**DATA TO EXAMINE**
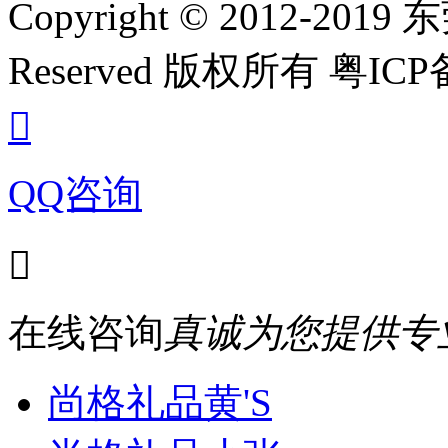
Copyright © 2012-20
Reserved 版权所有 粤ICP备

QQ咨询

在线咨询
真诚为您提供专
尚格礼品黄'S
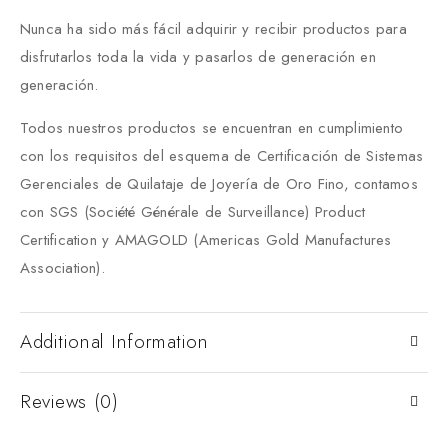
Nunca ha sido más fácil adquirir y recibir productos para
disfrutarlos toda la vida y pasarlos de generación en
generación.
Todos nuestros productos se encuentran en cumplimiento
con los requisitos del esquema de Certificación de Sistemas
Gerenciales de Quilataje de Joyería de Oro Fino, contamos
con SGS (Société Générale de Surveillance) Product
Certification y AMAGOLD (Americas Gold Manufactures
Association).
Additional Information
Reviews (0)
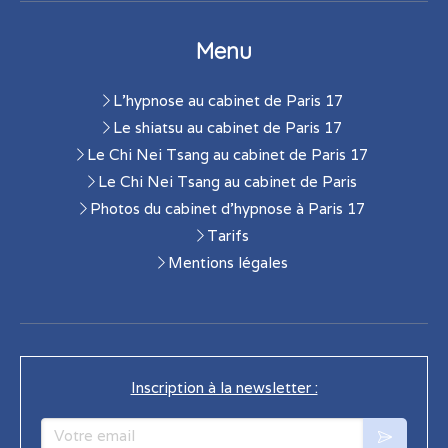
Menu
L'hypnose au cabinet de Paris 17
Le shiatsu au cabinet de Paris 17
Le Chi Nei Tsang au cabinet de Paris 17
Le Chi Nei Tsang au cabinet de Paris
Photos du cabinet d'hypnose à Paris 17
Tarifs
Mentions légales
Inscription à la newsletter :
Votre email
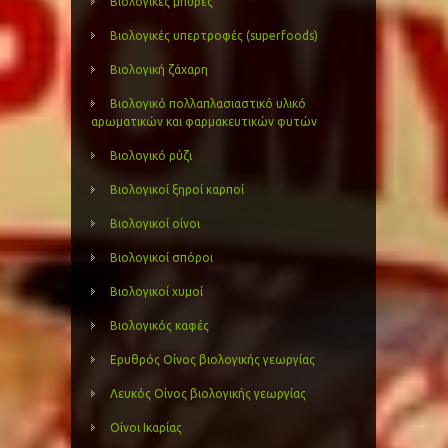
Βιολογικές μπύρες
Βιολογικές υπερτροφές (superfoods)
Βιολογική ζάχαρη
Βιολογικό πολλαπλασιαστικό υλικό
αρωματικών και φαρμακευτικών φυτών
Βιολογικό ρύζι
Βιολογικοί ξηροί καρποί
Βιολογικοί οίνοι
Βιολογικοί σπόροι
Βιολογικοί χυμοί
Βιολογικός καφές
Ερυθρός Οίνος βιολογικής γεωργίας
Λευκός Οίνος βιολογικής γεωργίας
Οίνοι Ικαρίας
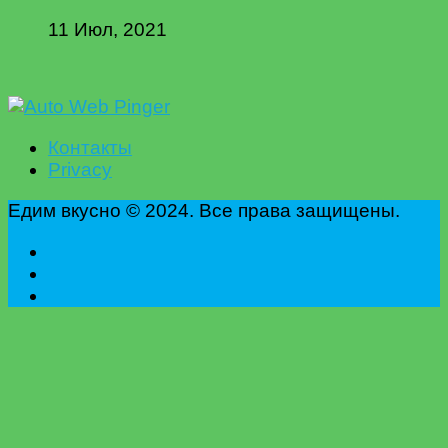
11 Июл, 2021
Контакты
Privacy
Едим вкусно © 2024. Все права защищены.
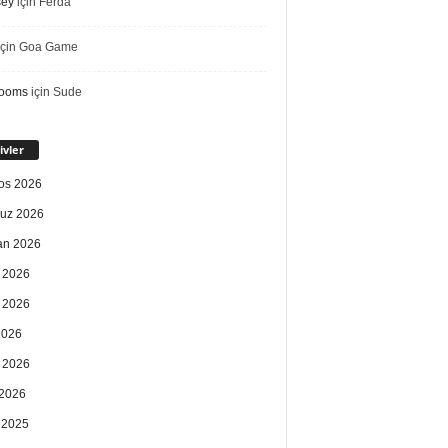
sey
için
Ferda
çin
Goa Game
rooms
için
Sude
ivler
os 2026
uz 2026
an 2026
 2026
 2026
2026
 2026
2026
k 2025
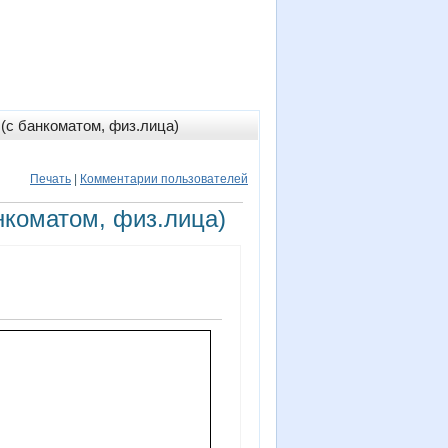
(с банкоматом, физ.лица)
Печать
|
Комментарии пользователей
нкоматом, физ.лица)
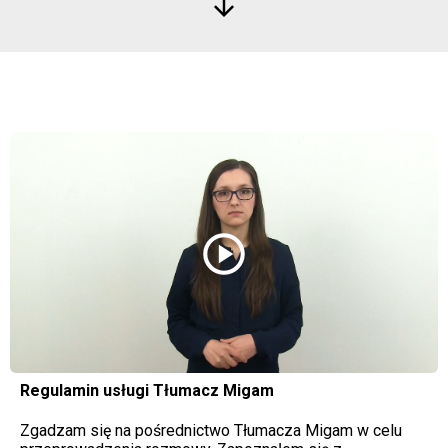
arrow_downward
play_circle
Regulamin usługi Tłumacz Migam
Zgadzam się na pośrednictwo Tłumacza Migam w celu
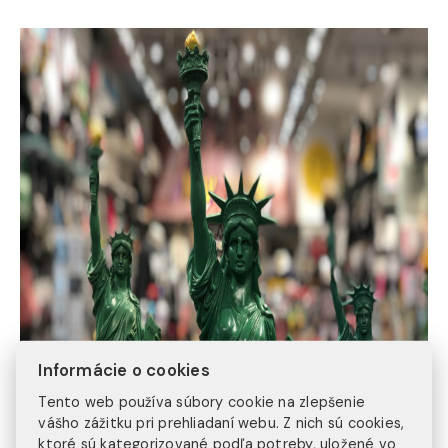
Informácie o cookies
Tento web používa súbory cookie na zlepšenie
vášho zážitku pri prehliadaní webu. Z nich sú cookies,
ktoré sú kategorizované podľa potreby, uložené vo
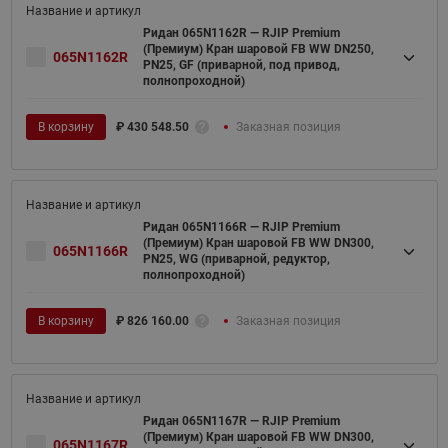
Ридан 065N1162R — RJIP Premium
(Премиум) Кран шаровой FB WW DN250,
065N1162R
PN25, GF (приварной, под привод,
полнопроходной)
В корзину
₽
430 548.50
Заказная позиция
Ридан 065N1166R — RJIP Premium
(Премиум) Кран шаровой FB WW DN300,
065N1166R
PN25, WG (приварной, редуктор,
полнопроходной)
В корзину
₽
826 160.00
Заказная позиция
Ридан 065N1167R — RJIP Premium
(Премиум) Кран шаровой FB WW DN300,
065N1167R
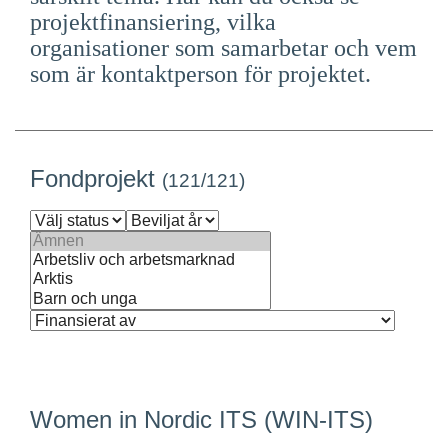
projektfinansiering, vilka
Suomi
organisationer som samarbetar och vem
Íslenska
som är kontaktperson för projektet.
Fondprojekt
(
121
/121)
Women in Nordic ITS (WIN-ITS)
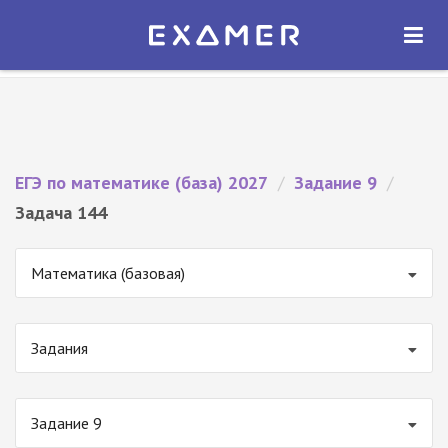
Экзамер — ЕГЭ 2027
×
ОТКРЫТЬ
Экзамер
Бесплатно - В Google Play
ЕГЭ по математике (база) 2027
/
Задание 9
/
Задача 144
Математика (базовая)
Задания
Задание 9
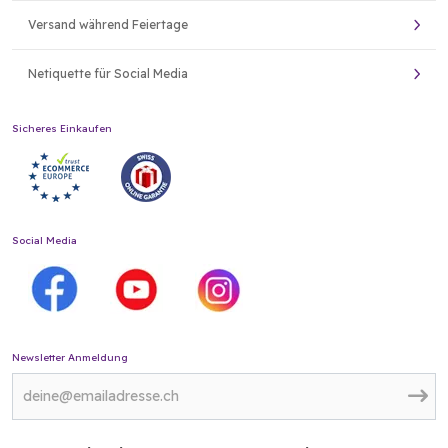
Versand während Feiertage
Netiquette für Social Media
Sicheres Einkaufen
Social Media
Newsletter Anmeldung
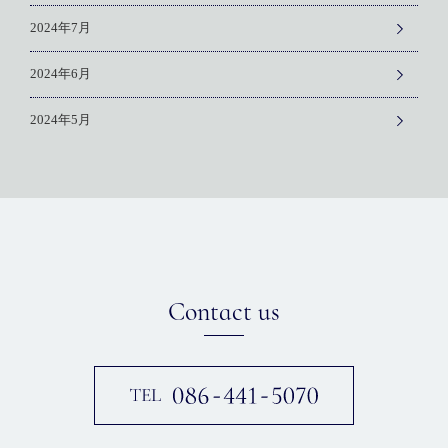
2024年7月
2024年6月
2024年5月
Contact us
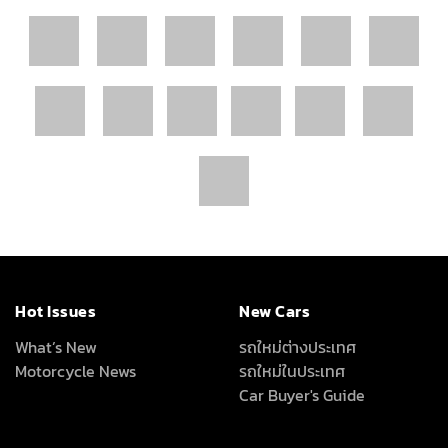
Hot Issues
New Cars
What’s New
รถใหม่ต่างประเทศ
Motorcycle News
รถใหม่ในประเทศ
Car Buyer's Guide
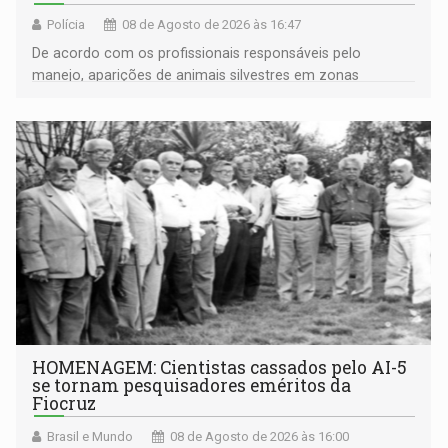
Polícia
08 de Agosto de 2026 às 16:47
De acordo com os profissionais responsáveis pelo
manejo, aparições de animais silvestres em zonas
industriais e urbanizadas têm sido recorrentes
HOMENAGEM: Cientistas cassados pelo AI-5
se tornam pesquisadores eméritos da
Fiocruz
Brasil e Mundo
08 de Agosto de 2026 às 16:00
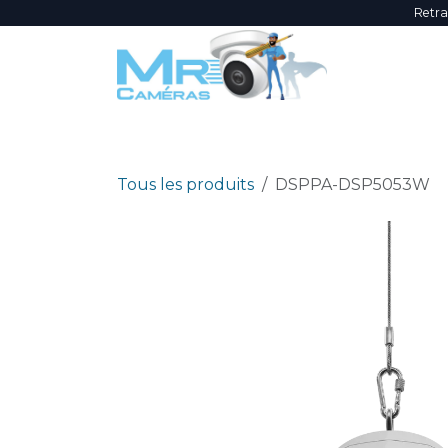
Se rendre au contenu
Retra
NOUVEAUTÉS
ÉVÈNEMENTS
PROMOTI
Tous les produits
DSPPA-DSP5053W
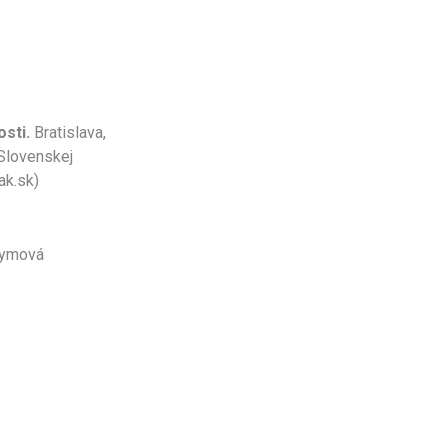
sti.
Bratislava,
 Slovenskej
ak.sk)
hymová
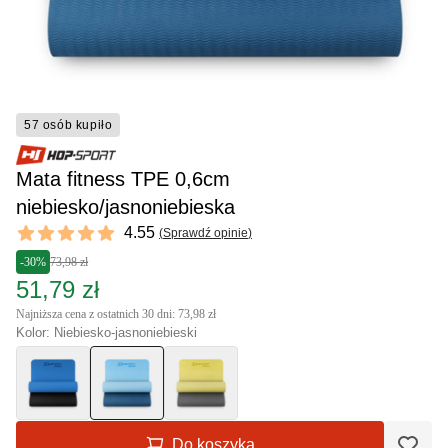
57 osób kupiło
Mata fitness TPE 0,6cm
niebiesko/jasnoniebieska
Reviews
4.55
(
Sprawdź opinie
)
4.55 out of 5 stars
-30%
73,98 zł
51,79 zł
Najniższa cena z ostatnich 30 dni: 73,98 zł
Kolor: Niebiesko-jasnoniebieski
Do koszyka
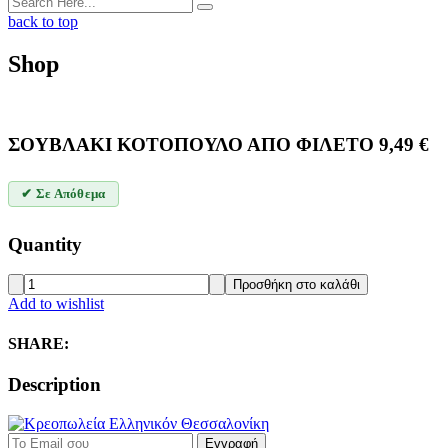
back to top
Shop
ΣΟΥΒΛΑΚΙ ΚΟΤΟΠΟΥΛΟ ΑΠΟ ΦΙΛΕΤΟ
9,49
€
✔ Σε Απόθεμα
Quantity
ΣΟΥΒΛΑΚΙ
Προσθήκη στο καλάθι
ΚΟΤΟΠΟΥΛΟ
Add to wishlist
ΑΠΟ
ΦΙΛΕΤΟ
SHARE:
quantity
Description
Εγγραφή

**EXERCISE BRIEF**
Among the lines above, which contain the word "Agosto"? Copy every one.

**ANSWER SPACE**
08 de Agosto de 2026 às 16:47
08 de Agosto de 2026 às 16:00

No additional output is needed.